Eu égard aux considérations qui précèdent, il y a lieu de répondre à la première question que l’article 68 du règlement no 883/2004, qui fixe les règles de priorité en cas de cumul de prestations familiales, doit être interprété en ce sens que, s’il ne permet pas à l’institution d’un État membre dont la législation n’est pas prioritaire selon les critères visés au paragraphe 1 de cet article de réclamer à la personne intéressée le remboursement partiel de telles prestations versées dans cet État membre, en raison de l’existence d’un droit à ces prestations prévu dans la législation d’un autre État membre applicable en priorité, dès lors qu’aucune prestation familiale n’a été fixée ni versée dans cet autre État membre, il permet toutefois à cette institution de réclamer auprès de l’institution prioritairement compétente le remboursement du montant des prestations qui excède celui qui lui incombe en application des dispositions dudit règlement.

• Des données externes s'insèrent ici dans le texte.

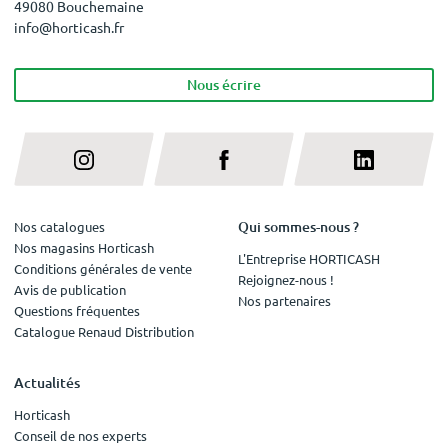
49080 Bouchemaine
info@horticash.fr
Nous écrire
Qui sommes-nous ?
Nos catalogues
Nos magasins Horticash
L'Entreprise HORTICASH
Conditions générales de vente
Rejoignez-nous !
Avis de publication
Nos partenaires
Questions fréquentes
Catalogue Renaud Distribution
Actualités
Horticash
Conseil de nos experts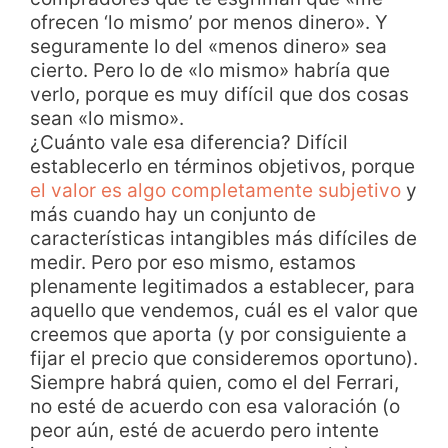
ofrecen ‘lo mismo’ por menos dinero». Y
seguramente lo del «menos dinero» sea
cierto. Pero lo de «lo mismo» habría que
verlo, porque es muy difícil que dos cosas
sean «lo mismo».
¿Cuánto vale esa diferencia? Difícil
establecerlo en términos objetivos, porque
el valor es algo completamente subjetivo
y
más cuando hay un conjunto de
características intangibles más difíciles de
medir. Pero por eso mismo, estamos
plenamente legitimados a establecer, para
aquello que vendemos, cuál es el valor que
creemos que aporta (y por consiguiente a
fijar el precio que consideremos oportuno).
Siempre habrá quien, como el del Ferrari,
no esté de acuerdo con esa valoración (o
peor aún, esté de acuerdo pero intente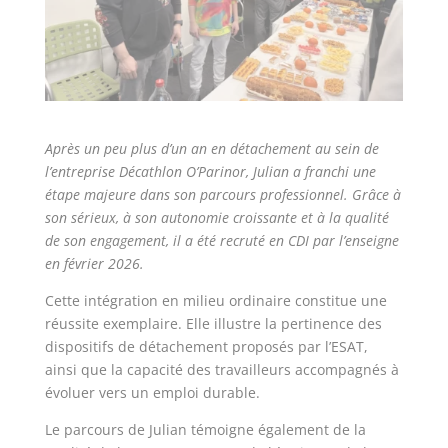
Après un peu plus d’un an en détachement au sein de
l’entreprise Décathlon O’Parinor, Julian a franchi une
étape majeure dans son parcours professionnel. Grâce à
son sérieux, à son autonomie croissante et à la qualité
de son engagement, il a été recruté en CDI par l’enseigne
en février 2026.
Cette intégration en milieu ordinaire constitue une
réussite exemplaire. Elle illustre la pertinence des
dispositifs de détachement proposés par l’ESAT,
ainsi que la capacité des travailleurs accompagnés à
évoluer vers un emploi durable.
Le parcours de Julian témoigne également de la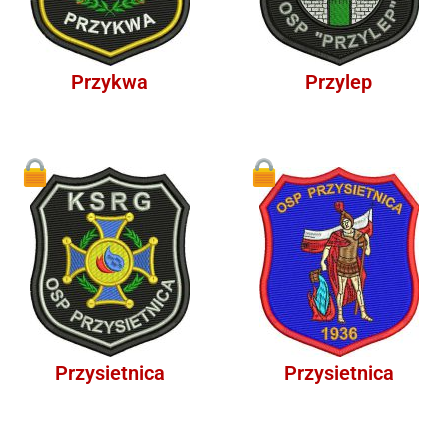
Przykwa
Przylep
1
1
Przysietnica
Przysietnica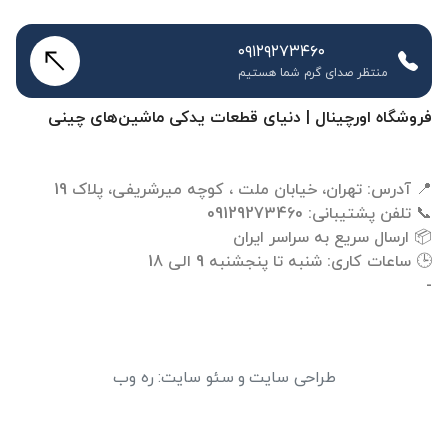
۰۹۱۲۹۲۷۳۴۶۰
منتظر صدای گرم شما هستیم
فروشگاه اورچینال | دنیای قطعات یدکی ماشین‌های چینی
-
طراحی سایت
و
سئو سایت
:
ره وب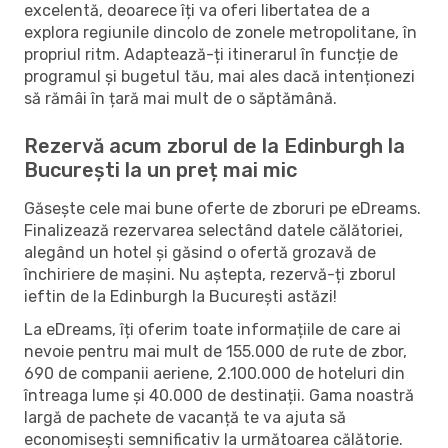
excelentă, deoarece îți va oferi libertatea de a
explora regiunile dincolo de zonele metropolitane, în
propriul ritm. Adaptează-ți itinerarul în funcție de
programul și bugetul tău, mai ales dacă intenționezi
să rămâi în țară mai mult de o săptămână.
Rezervă acum zborul de la Edinburgh la
București la un preț mai mic
Găsește cele mai bune oferte de zboruri pe eDreams.
Finalizează rezervarea selectând datele călătoriei,
alegând un hotel și găsind o ofertă grozavă de
închiriere de mașini. Nu aștepta, rezervă-ți zborul
ieftin de la Edinburgh la București astăzi!
La eDreams, îți oferim toate informațiile de care ai
nevoie pentru mai mult de 155.000 de rute de zbor,
690 de companii aeriene, 2.100.000 de hoteluri din
întreaga lume și 40.000 de destinații. Gama noastră
largă de pachete de vacanță te va ajuta să
economisești semnificativ la următoarea călătorie.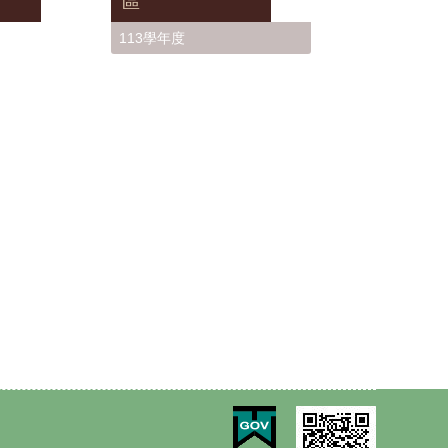
區
113學年度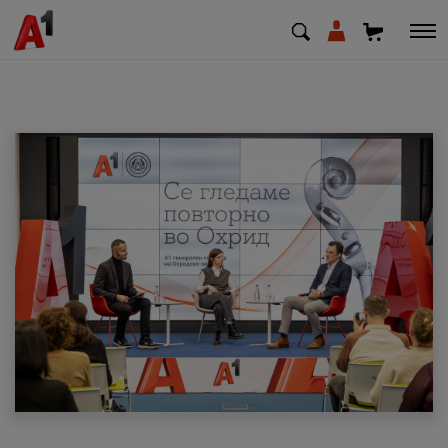
МК
EN
SQ
Приватни
Деловни
Поддршка
Надополни кредит
Плати сметка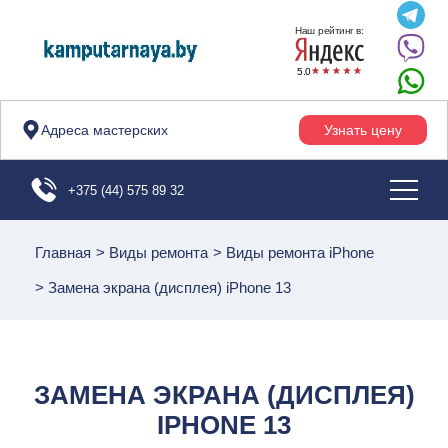
Наш рейтинг в:
5.0
Адреса мастерских
Узнать цену
+375 (44) 575 89 32
Главная
>
Виды ремонта
>
Виды ремонта iPhone
>
Замена экрана (дисплея) iPhone 13
ЗАМЕНА ЭКРАНА (ДИСПЛЕЯ)
IPHONE 13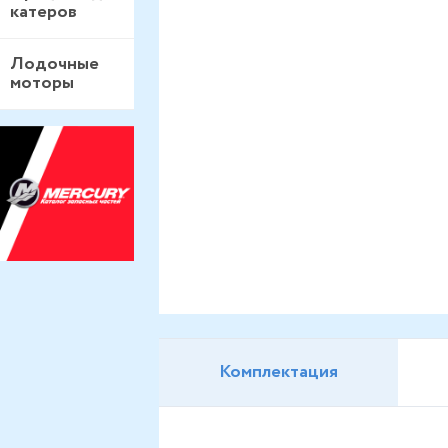
катеров
Лодочные
моторы
Комплектация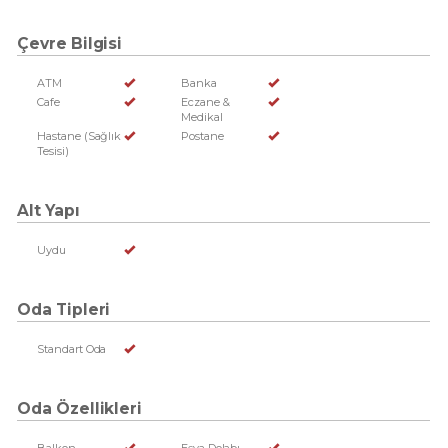
Çevre Bilgisi
ATM
Banka
Cafe
Eczane &
Medikal
Hastane (Sağlık
Postane
Tesisi)
Alt Yapı
Uydu
Oda Tipleri
Standart Oda
Oda Özellikleri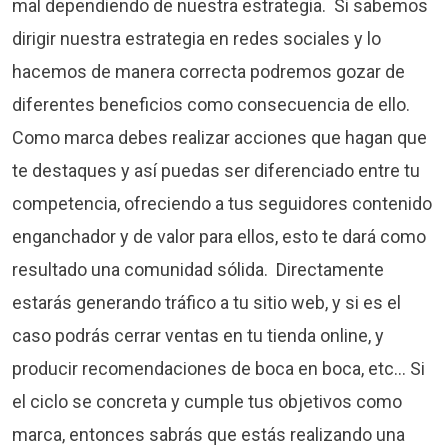
mal dependiendo de nuestra estrategia. Si sabemos
dirigir nuestra estrategia en redes sociales y lo
hacemos de manera correcta podremos gozar de
diferentes beneficios como consecuencia de ello.
Como marca debes realizar acciones que hagan que
te destaques y así puedas ser diferenciado entre tu
competencia, ofreciendo a tus seguidores contenido
enganchador y de valor para ellos, esto te dará como
resultado una comunidad sólida. Directamente
estarás generando tráfico a tu sitio web, y si es el
caso podrás cerrar ventas en tu tienda online, y
producir recomendaciones de boca en boca, etc… Si
el ciclo se concreta y cumple tus objetivos como
marca, entonces sabrás que estás realizando una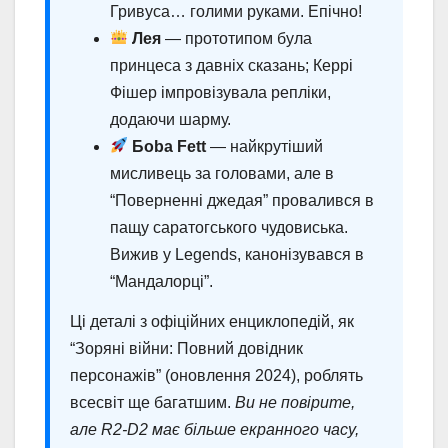
Гривуса… голими руками. Епічно!
Лея
— прототипом була
принцеса з давніх сказань; Керрі
Фішер імпровізувала репліки,
додаючи шарму.
Бoba Fett
— найкрутіший
мисливець за головами, але в
“Поверненні джедая” провалився в
пащу саратогського чудовиська.
Вижив у Legends, канонізувався в
“Мандалорці”.
Ці деталі з офіційних енциклопедій, як
“Зоряні війни: Повний довідник
персонажів” (оновлення 2024), роблять
всесвіт ще багатшим.
Ви не повірите,
але R2-D2 має більше екранного часу,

Sur les deuxième et troisième questions

69

Compte tenu de la réponse apportée à la première question, il n’y a pas lieu de répondre aux deuxième et troisième questions.

Sur les dépens

70

La procédure revêtant, à l’égard des parties au principal, le caractère d’un incident soulevé devant la juridiction de renvoi, il appartient à celle-ci de statuer sur les dépens. Les frais exposés pour soumettre des observations à la Cour, autres que ceux desdites parties, ne peuvent faire l’objet d’un remboursement.

 

Par ces motifs, la Cour (septième chambre) dit pour droit :

 

L’article 68 du règlement (CE) no 883/2004 du Parlement européen et du Conseil, du 29 avril 2004, portant sur la coordination des systèmes de sécurité sociale, qui fixe les règles de priorité en cas de cumul de prestations familiales,

 

doit être interprété en ce sens que :

 

s’il ne permet pas à l’institution d’un État membre dont la législation n’est pas prioritaire selon les critères visés au paragraphe 1 de cet article de réclamer à la personne intéressée le remboursement partiel de telles prestations versées dans cet État membre, en raison de l’existence d’un droit à ces prestations prévu dans la législation d’un autre État membre applicable en priorité, dès lors qu’aucune prestation familiale n’a été fixée ni versée dans cet autre État membre, il permet toutefois à cette institution de réclamer auprès de l’institution prioritairement compétente le remboursement du montant des prestations qui excède celui qui lui incombe en application des dispositions dudit règlement.

 

Signatures


( *1 ) Langue de procédure : l’allemand.